Getting Inside the Mind of Amazon
A lot of retailers’ nerves (as well as excitement) around Amazon’s arrival to Australia involves the element of the unknown. The need for new processes and procedures. Not knowing what’s expected. Not knowing how the market will react. But in reality, it is known. To really leverage the opportunity, Australian retailers can look globally to understand the impact Amazon will have and, most importantly, can know how Amazon thinks before it arrives.
Understanding what Amazon wants
Some large retailers have been vocal about Amazon competing on price alone. Yet we’ve already seen that this isn’t the case. Amazon is all about the customer. Obviously, price is a large factor when it comes to giving consumers what they want. Great value is always going to be front of mind when it comes to the customer journey. But that’s not the whole picture.
It’s no secret that winning the Buy Box is crucial to success when it comes to selling on Amazon. Buy Box placement is the key to increased sales. But how do you win the Buy Box? The main factors are price, fulfilment options and seller ratings. Why? Amazon is clear in its reasoning: to give customers the best possible shopping experience.

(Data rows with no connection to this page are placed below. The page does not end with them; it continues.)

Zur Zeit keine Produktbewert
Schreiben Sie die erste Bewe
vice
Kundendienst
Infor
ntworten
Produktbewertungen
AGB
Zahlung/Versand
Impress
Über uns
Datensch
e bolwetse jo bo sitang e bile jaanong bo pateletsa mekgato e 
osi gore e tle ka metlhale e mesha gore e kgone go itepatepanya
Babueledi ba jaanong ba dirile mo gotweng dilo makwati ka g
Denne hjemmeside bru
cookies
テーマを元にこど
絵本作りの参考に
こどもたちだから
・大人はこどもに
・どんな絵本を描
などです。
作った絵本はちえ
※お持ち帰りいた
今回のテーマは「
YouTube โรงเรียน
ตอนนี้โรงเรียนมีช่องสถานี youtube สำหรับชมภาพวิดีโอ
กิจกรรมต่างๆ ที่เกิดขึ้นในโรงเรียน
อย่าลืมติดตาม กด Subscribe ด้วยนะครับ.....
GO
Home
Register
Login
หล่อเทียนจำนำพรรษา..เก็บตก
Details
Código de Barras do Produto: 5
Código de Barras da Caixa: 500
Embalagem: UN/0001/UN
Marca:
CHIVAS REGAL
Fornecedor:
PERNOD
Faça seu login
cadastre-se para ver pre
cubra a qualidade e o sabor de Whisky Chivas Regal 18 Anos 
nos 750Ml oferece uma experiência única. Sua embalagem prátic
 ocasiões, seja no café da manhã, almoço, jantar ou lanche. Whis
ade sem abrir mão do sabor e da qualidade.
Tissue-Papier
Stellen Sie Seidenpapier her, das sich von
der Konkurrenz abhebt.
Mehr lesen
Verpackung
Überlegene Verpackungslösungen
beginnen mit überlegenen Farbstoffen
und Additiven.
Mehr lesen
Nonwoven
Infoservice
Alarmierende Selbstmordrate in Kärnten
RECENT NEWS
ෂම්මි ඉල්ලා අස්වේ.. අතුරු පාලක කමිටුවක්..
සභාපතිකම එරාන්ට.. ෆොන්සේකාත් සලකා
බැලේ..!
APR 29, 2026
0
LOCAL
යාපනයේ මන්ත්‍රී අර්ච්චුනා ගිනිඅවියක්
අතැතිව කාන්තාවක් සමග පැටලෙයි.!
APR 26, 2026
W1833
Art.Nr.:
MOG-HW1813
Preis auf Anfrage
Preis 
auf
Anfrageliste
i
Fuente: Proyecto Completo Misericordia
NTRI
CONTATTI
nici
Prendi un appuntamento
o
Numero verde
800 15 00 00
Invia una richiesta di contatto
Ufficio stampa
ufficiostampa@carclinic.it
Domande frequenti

“Our focus is on customer obsession rather than competitor obsession, eagerness to invent and pioneer, willingness to fail, the patience to think long-term, and the taking of professional pride in operational excellence,” Bezos wrote in his annual letter to shareholders last year. And that’s the key. While retailers are obsessing over the competition (and obsessing over Amazon!), Amazon is obsessing over the customer.
Getting on board
Amazon makes it easy to join its mission for customer satisfaction. And sellers are rewarded when they do.
One example is Fulfilment by Amazon (FBA). This program offers retailers the option to store their products in Amazon’s fulfilment centres, where they are picked, packed and shipped directly. While it is still not known when or if this will be available in Australia, a big drawcard for retailers overseas is that FBA provides customer service and returns for these products. This means that they know without a doubt that they are meeting Amazon’s customer service standards because Amazon is providing the customer service! This fact is at the core of why those who utilise FBA are treated favourably when it comes to satisfying the ‘fulfilment criteria’ in Buy Box preference placement.
Upholding the standards
We’ve seen global trends of the ‘Amazon Effect’ — how retailers adapt their business practices to keep up with Amazon’s arrival. Essentially, at the heart of this is customer service. Whether it’s free shipping, simpler returns policies, faster delivery, transparent pricing, increased communication options, streamlined processes — it’s all about the consumer. And this, at the end of the day, is what it means to think like Amazon. It’s all about finding ways to increase customer satisfaction. It’s not a new concept in e-commerce and it’s not a new concept in retail. It’s just that Amazon now sets the benchmark. Each time Amazon has arrived in a new global region, the e-commerce industry in that area has benefited from a large uplift in activity. If you view Amazon’s arrival as a chance to streamline processes and ensure customer service meets expectations, the benefits are clear. If you follow Bezos’ advice and start obsessing about the customer rather than about the competition, you’ve already got a head-start.